Dr. C: That’s right. You need to consider your sources and consider things like their bias and their point of view and so forth. But in that sense the Gospels are not unlike other documents in ancient history. All of ancient history is written from a point of view. Everybody who records ancient history has a point to prove or a reason that he’s telling the story. So in that sense, the Gospels aren’t really that different. That is part of the historian’s task, to try to discern whether or not this is a product of someone’s bias or point of view or whether or not this actually really happened. That’s part and parcel of the historian’s work. It would be wrong to think that just because a person has a point of view he can’t tell objective facts about the past. Think of accounts of the Holocaust, for example, against modern day deniers of the Holocaust, people who say that the Holocaust never occurred. Well, those Jewish survivors of the Holocaust have a vested interest, a passionate interest, in saying that these events really did happen, that they really did undergo this persecution and so forth, but that doesn’t mean that their testimony is discounted or doesn’t give the objective facts, or anything of that sort. So a person’s passionate interest in having a point of view or having a story to tell doesn’t just automatically invalidate the truth of what he’s saying.

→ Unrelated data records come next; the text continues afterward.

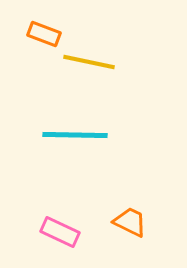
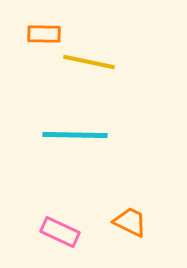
orange rectangle: rotated 20 degrees counterclockwise
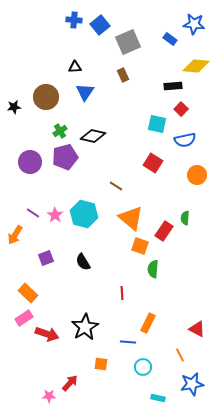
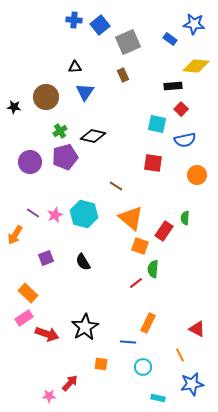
black star at (14, 107): rotated 16 degrees clockwise
red square at (153, 163): rotated 24 degrees counterclockwise
pink star at (55, 215): rotated 14 degrees clockwise
red line at (122, 293): moved 14 px right, 10 px up; rotated 56 degrees clockwise
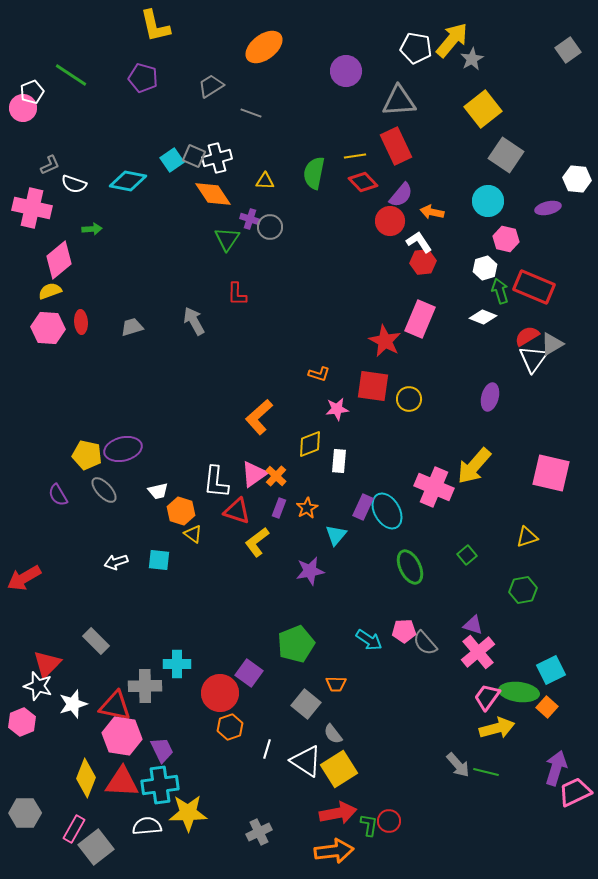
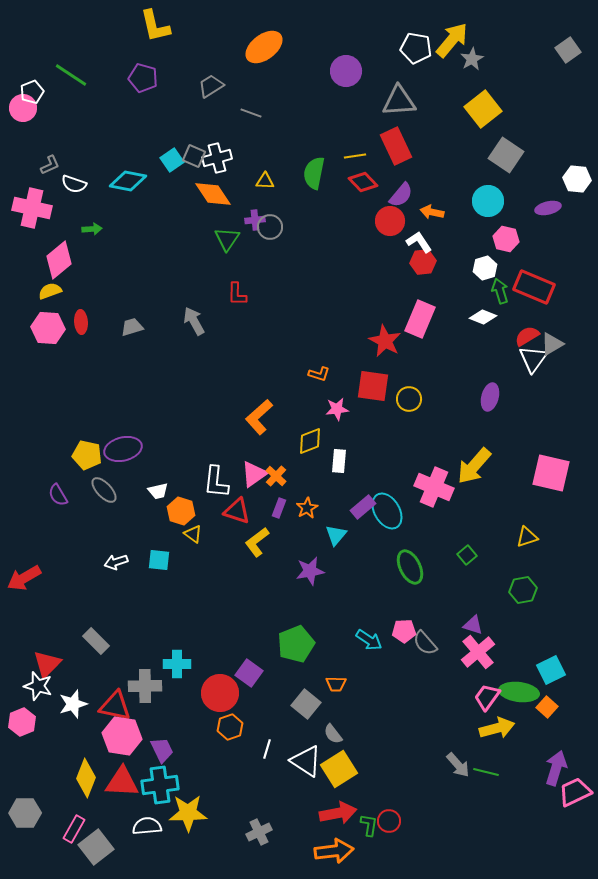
purple cross at (250, 219): moved 5 px right, 1 px down; rotated 24 degrees counterclockwise
yellow diamond at (310, 444): moved 3 px up
purple rectangle at (363, 507): rotated 25 degrees clockwise
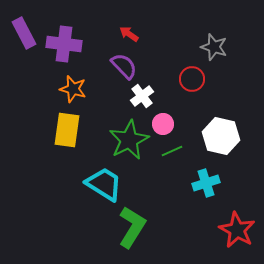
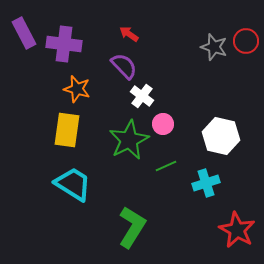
red circle: moved 54 px right, 38 px up
orange star: moved 4 px right
white cross: rotated 15 degrees counterclockwise
green line: moved 6 px left, 15 px down
cyan trapezoid: moved 31 px left
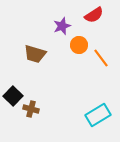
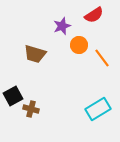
orange line: moved 1 px right
black square: rotated 18 degrees clockwise
cyan rectangle: moved 6 px up
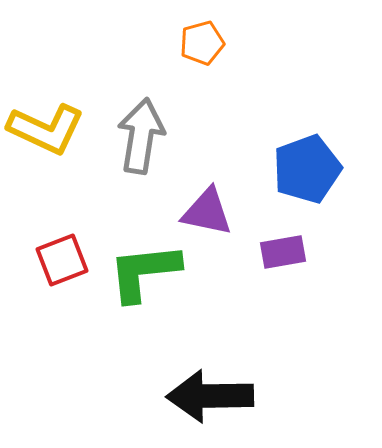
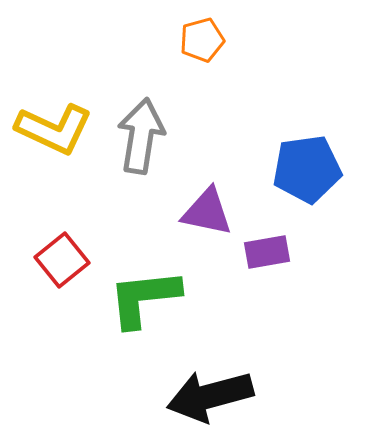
orange pentagon: moved 3 px up
yellow L-shape: moved 8 px right
blue pentagon: rotated 12 degrees clockwise
purple rectangle: moved 16 px left
red square: rotated 18 degrees counterclockwise
green L-shape: moved 26 px down
black arrow: rotated 14 degrees counterclockwise
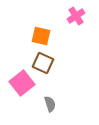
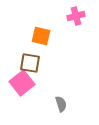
pink cross: rotated 18 degrees clockwise
brown square: moved 13 px left; rotated 15 degrees counterclockwise
gray semicircle: moved 11 px right
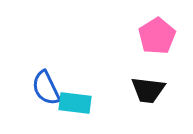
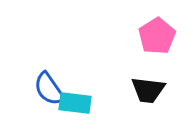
blue semicircle: moved 3 px right, 1 px down; rotated 9 degrees counterclockwise
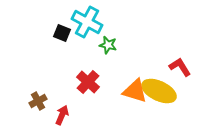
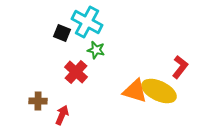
green star: moved 12 px left, 5 px down
red L-shape: rotated 70 degrees clockwise
red cross: moved 12 px left, 10 px up
brown cross: rotated 30 degrees clockwise
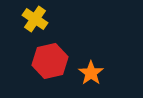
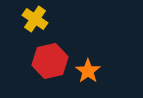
orange star: moved 3 px left, 2 px up
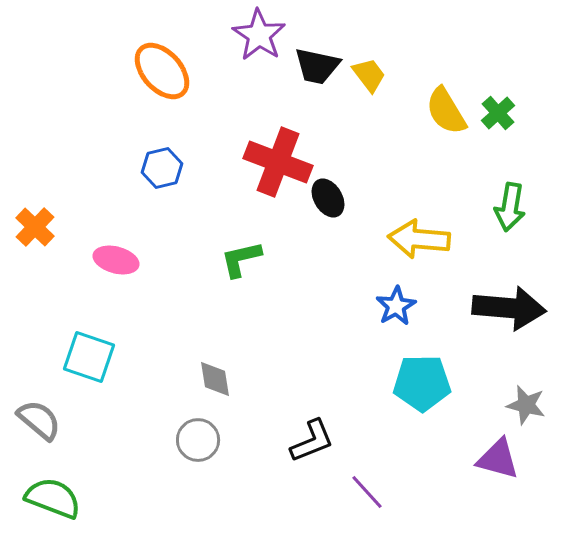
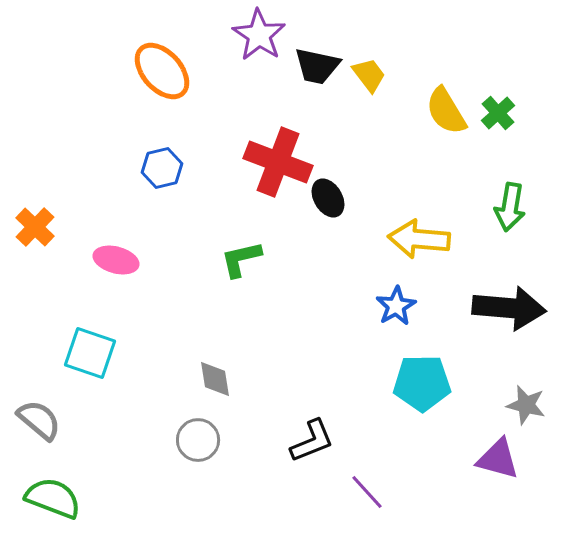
cyan square: moved 1 px right, 4 px up
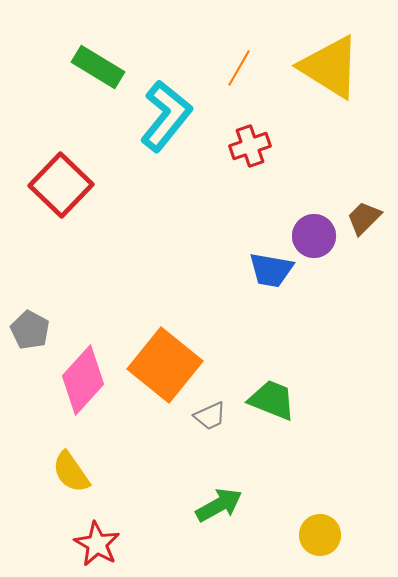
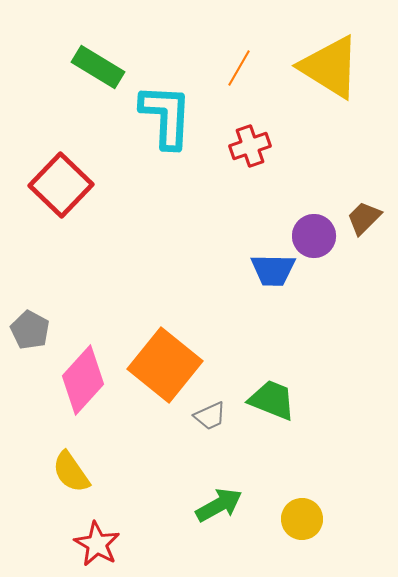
cyan L-shape: rotated 36 degrees counterclockwise
blue trapezoid: moved 2 px right; rotated 9 degrees counterclockwise
yellow circle: moved 18 px left, 16 px up
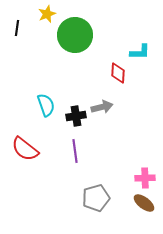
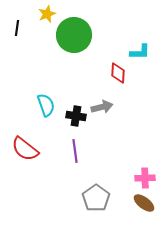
green circle: moved 1 px left
black cross: rotated 18 degrees clockwise
gray pentagon: rotated 20 degrees counterclockwise
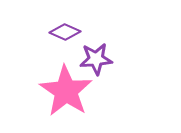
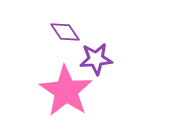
purple diamond: rotated 32 degrees clockwise
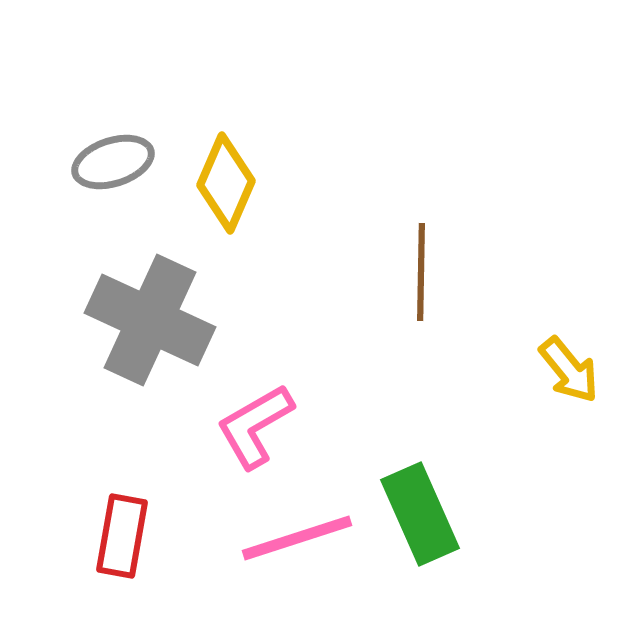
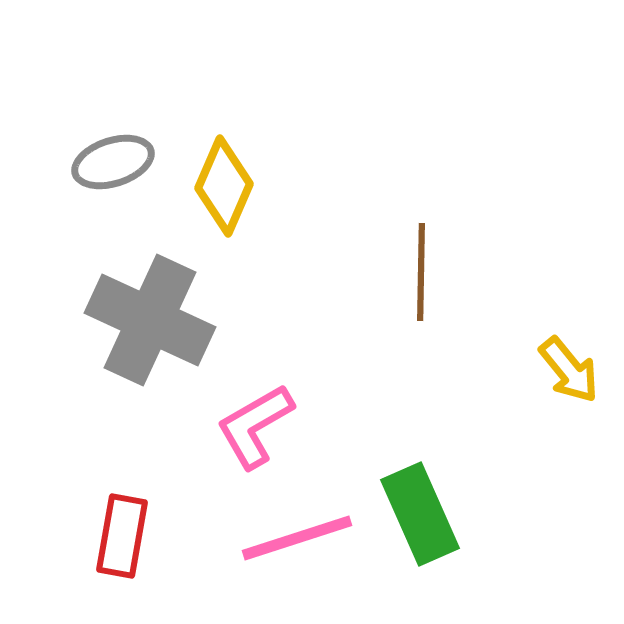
yellow diamond: moved 2 px left, 3 px down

C: With things like that it’s possible that the resurrection is not true. For example, if enough people agreed you were in fact a woman not man, 20 years from now or whenever you pass away, 20 years from then, people will say you’re a woman. If people agreed to that, then that would become historical fact. So technically we can’t call it fact.

Dr. C: You raised a whole lot of issues there. In the first place, the idea of being sure is misplaced here. We’re not talking about mathematics. We’re talking about history, and I think what the Christian would be very happy with would be if the resurrection of Jesus was comparably attested with other normal events in ancient history, like Hannibal’s marching on Rome with elephants to try to take Rome in the Punic wars or Caesar Augustus’ being emperor during the time of Christ. If you can show that these events in the Gospels have a comparable degree of certainty with other normal events in history, then I think that’s all you can ask for. So it’s not a matter of being sure in the sense of mathematical certainty. But also don’t think that facts are just what things people agree on or what’s in your mind. If everybody in 20 years came to think that William Craig was a woman, that wouldn’t be a fact. It would be that they were all mistaken ‘cause I’m not! So people can be mistaken about the past. And the question would be whether or not we have good evidence of what might be my gender. I think it’d be very difficult in the future for the evidence to preponderate in the direction that I was a woman. There are just too many eyewitnesses, too many documents, such as a birth certificate, that would suggest otherwise.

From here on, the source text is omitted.